Kalle leva a forma digital de Seldon do Primeiro Radiante a uma caverna, deixando Dornick do lado de fora. O que ocorre dentro da caverna não se sabe, mas deixa Hari com um corpo totalmente humano mais uma vez. Ele é resgatado por Gaal e Salvor Hardin quando sua presença é detectada pelas máquinas de mineração autônomas que mataram a população do planeta.
Nessa terceira temporada, na sequência do diálogo entre Seldon e Dornick, ele entra em seus aposentos e encontra Kalle. Seldon lhe pede que o leve para Oona, pois ele precisa de mais um pouco de tempo, ou seja, ele quer viver mais tempo, ter outro corpo ou pelo menos um corpo mais saudável. Ela responde que o corpo dele já teve o seu tempo e que ele já fez o que pode com o que teve. Ela abre um portal e os dois partem. Enquanto atravessam o portal, há um diálogo muito intrigante, mas deve ser analisado por três aspectos:
SELDON (em inglês): “Salvor said… She said someone wanted me to have skin in the game. Why?”
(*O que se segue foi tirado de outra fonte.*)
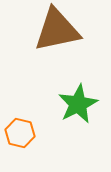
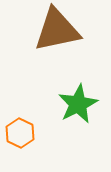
orange hexagon: rotated 12 degrees clockwise
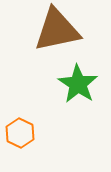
green star: moved 20 px up; rotated 12 degrees counterclockwise
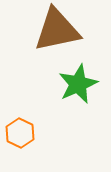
green star: rotated 15 degrees clockwise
KALLE: “Because we can’t.”
Essa frase, em sua versão original, carrega camadas de significado. “Skin in the game” é uma expressão idiomática que significa estar envolvido de verdade, correndo riscos reais. A resposta de Kalle — “Porque nós não podemos” — sugere que ela, e talvez os que estão com ela, não têm a capacidade de intervir diretamente no mundo físico. Seldon foi trazido de volta não por necessidade emocional, mas porque alguém precisava ter atuação real no plano. Ser um instrumento. Um executor. Era preciso estar pessoalmente envolvido, correr risco real, não ser apenas espectador.
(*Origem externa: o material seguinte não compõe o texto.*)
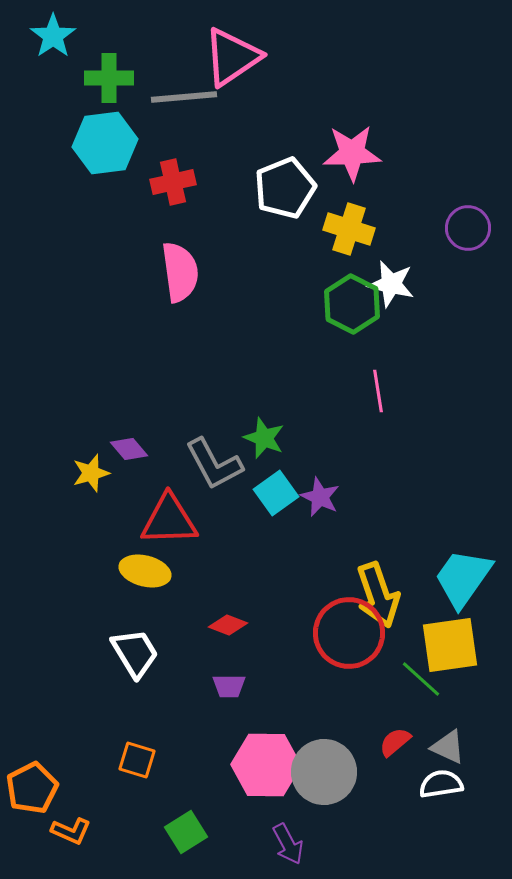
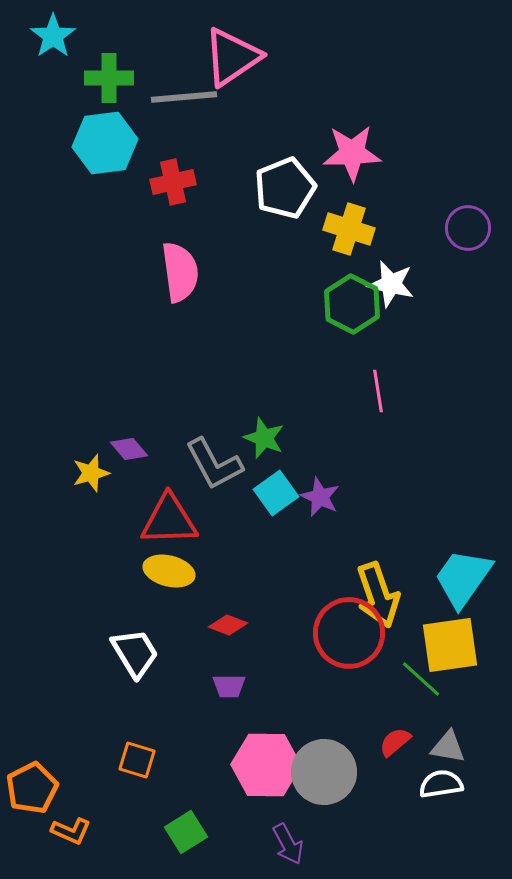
yellow ellipse: moved 24 px right
gray triangle: rotated 15 degrees counterclockwise
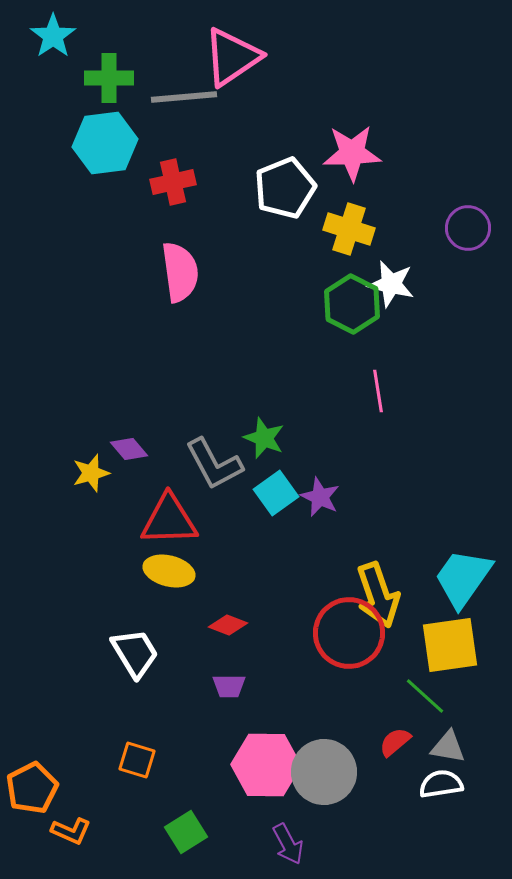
green line: moved 4 px right, 17 px down
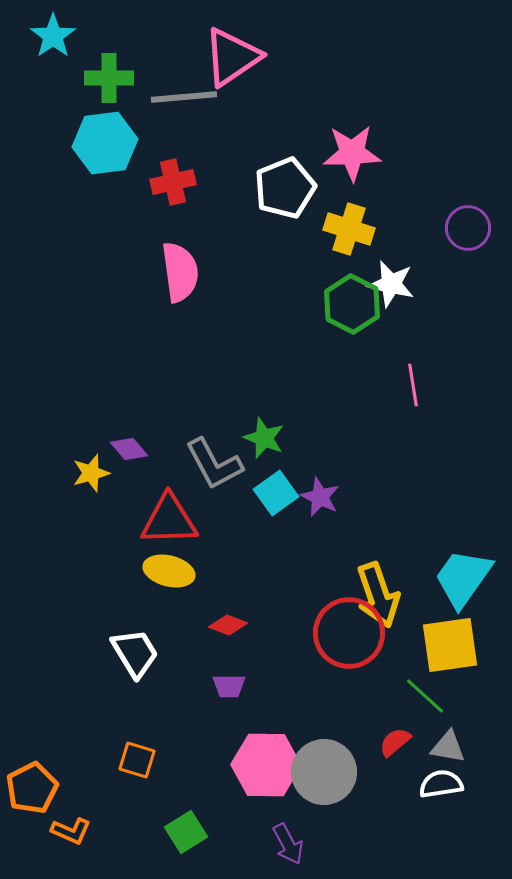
pink line: moved 35 px right, 6 px up
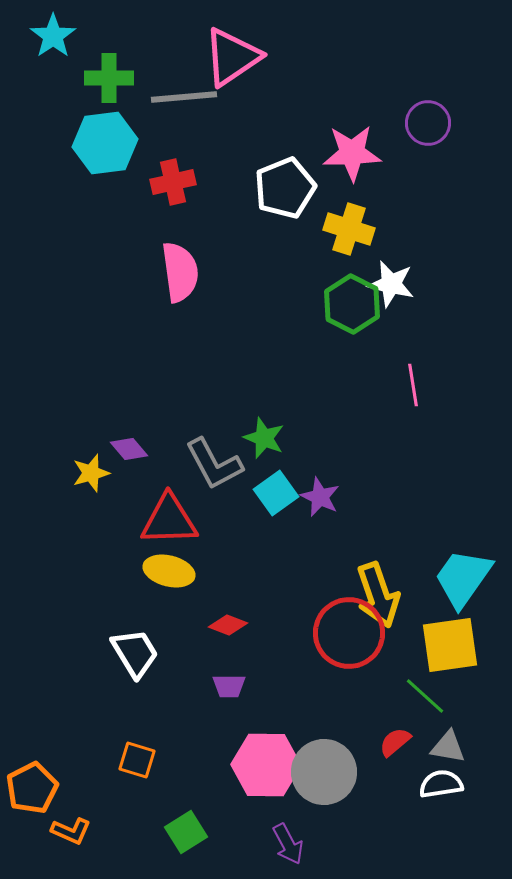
purple circle: moved 40 px left, 105 px up
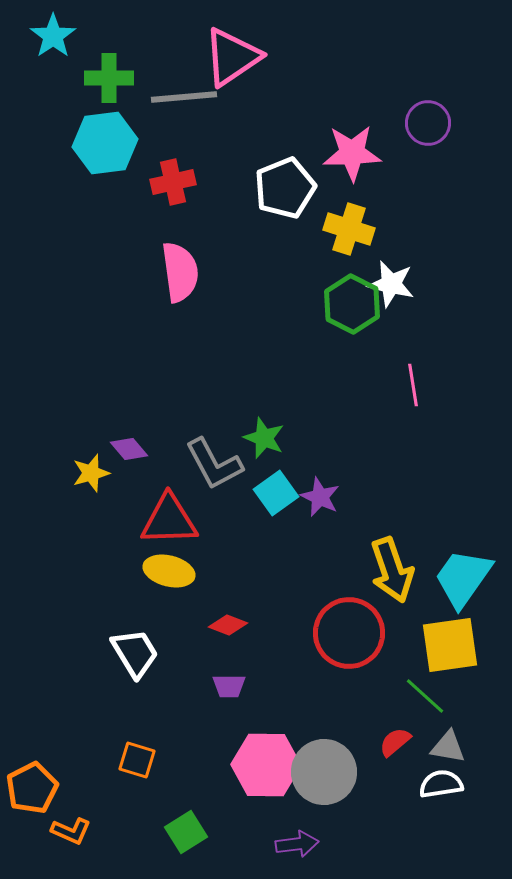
yellow arrow: moved 14 px right, 25 px up
purple arrow: moved 9 px right; rotated 69 degrees counterclockwise
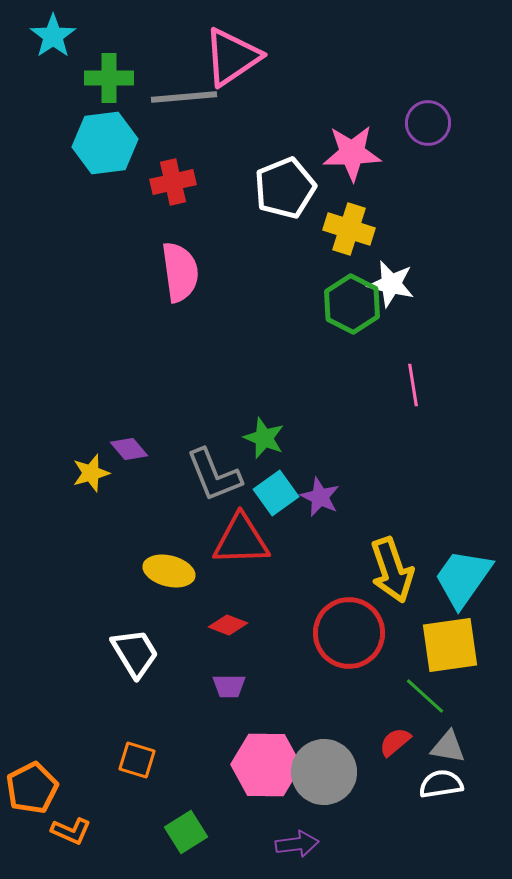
gray L-shape: moved 11 px down; rotated 6 degrees clockwise
red triangle: moved 72 px right, 20 px down
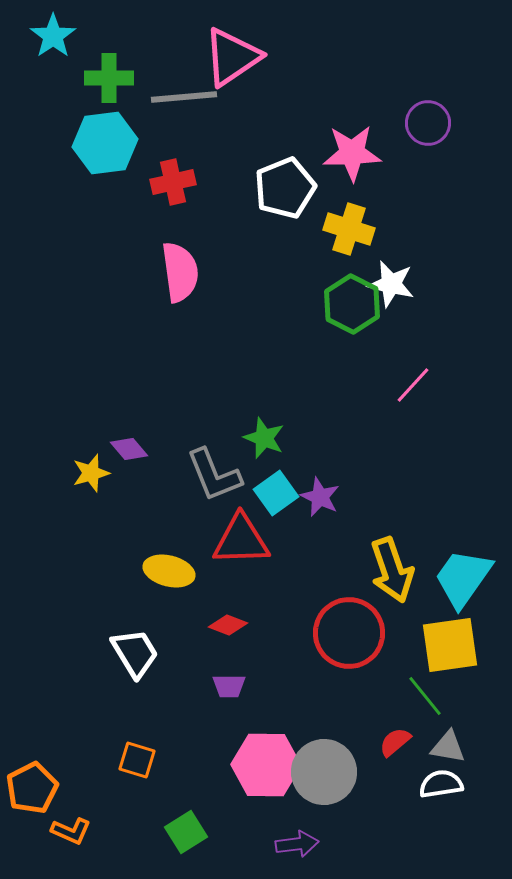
pink line: rotated 51 degrees clockwise
green line: rotated 9 degrees clockwise
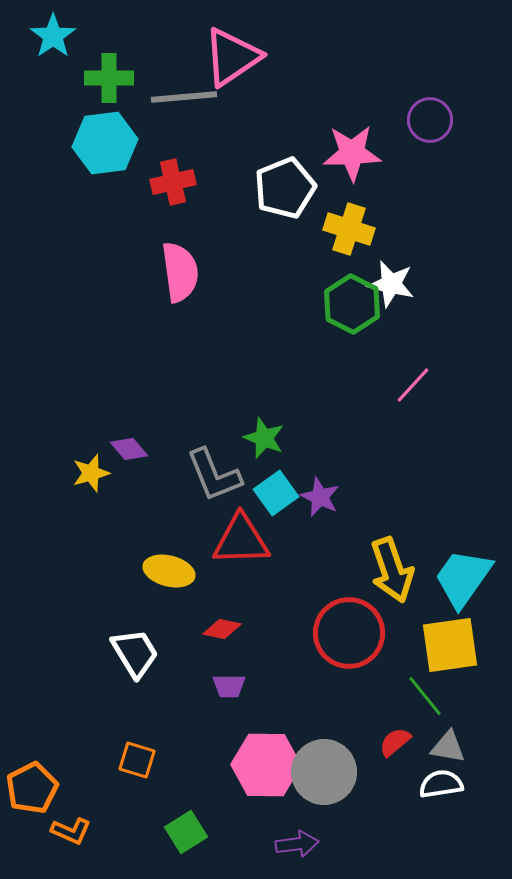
purple circle: moved 2 px right, 3 px up
red diamond: moved 6 px left, 4 px down; rotated 9 degrees counterclockwise
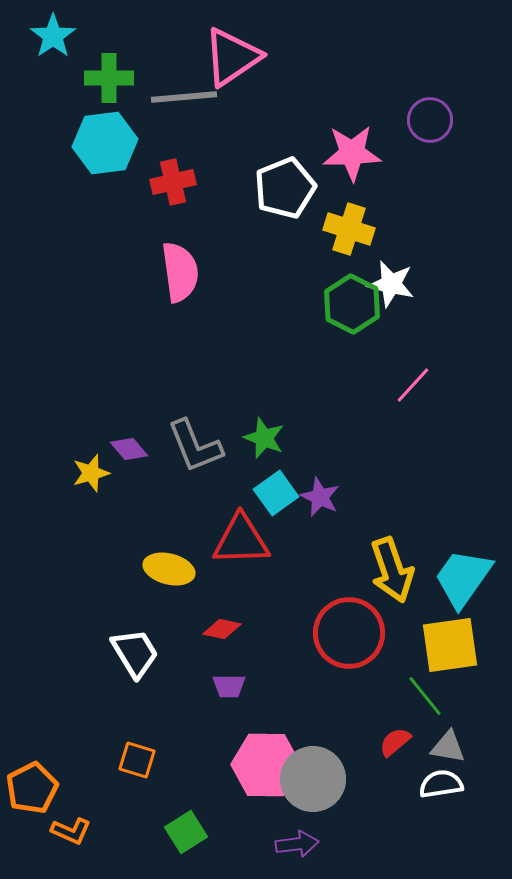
gray L-shape: moved 19 px left, 29 px up
yellow ellipse: moved 2 px up
gray circle: moved 11 px left, 7 px down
A resposta de Kalle (“Because we can’t”) Sugere uma incapacidade fundamental dela e os seus: não podem intervir diretamente no mundo físico ou real.
Por outro aspecto, na dublagem em português, a fala de Seldon foi modificada para “A Salvor disse que talvez me quisessem com mais carne e osso”, o que dilui o sentido original, desviando da ideia de atuação real para a mera presença corporal.
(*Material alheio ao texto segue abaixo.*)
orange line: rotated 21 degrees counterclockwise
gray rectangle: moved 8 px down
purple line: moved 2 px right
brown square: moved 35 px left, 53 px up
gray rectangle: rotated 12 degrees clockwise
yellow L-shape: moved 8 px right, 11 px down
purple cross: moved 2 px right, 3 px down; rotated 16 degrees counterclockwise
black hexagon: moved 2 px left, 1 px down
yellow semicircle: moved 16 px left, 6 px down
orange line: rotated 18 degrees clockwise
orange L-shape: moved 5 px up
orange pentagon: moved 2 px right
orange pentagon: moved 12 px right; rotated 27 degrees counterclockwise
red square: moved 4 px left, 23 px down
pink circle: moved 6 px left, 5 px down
Por sua vez, nas legendas, a fala de Seldon é: “A Salvor disse que talvez alguém queria que eu sentisse tudo na pele”. Isso fica muito próximo do original. Ao dizer “sentir na pele” retoma a expressão idiomática válida em português, mantendo o sentido de envolvimento e risco pessoal.
As respostas de Kalle se mantém, mas podem modificar o sentido do que diz Seldon e trazendo, por conseguinte, uma grande ambiguidade ou um sentido que guarda muito mais mistério e intriga. Kalle, portanto, se torna a figura mais enigmática da série. Tudo indica que ela não é humana, ou pelo menos não uma humana comum. A frase final — “Because we can’t” — indica limitação. Mas que tipo de limitação?
- Corpórea? (Ela não possui corpo físico);
- Temporal? (Ela habita outro tipo de existência);
- Tecnológica? (É uma entidade digital, IA ou consciência transferida?).
Isso conecta diretamente à ideia de Seldon precisar ter “skin in the game” — ele precisa voltar a ter atuação real no mundo físico para afetar os rumos da história. Kalle, ou os “dela”, não podem fazer isso diretamente.
O mistério, no entanto, não para aqui.
O QUE HARI SELDON REALMENTE QUER?
Mas se Seldon já teve seu “tempo” e que seu corpo já fez tudo o que tinha que fazer. Ela diz que ter aquele corpo foi a sua dádiva. Como ela mesma disse, por que ele quer mais tempo? O que ele ainda quer fazer?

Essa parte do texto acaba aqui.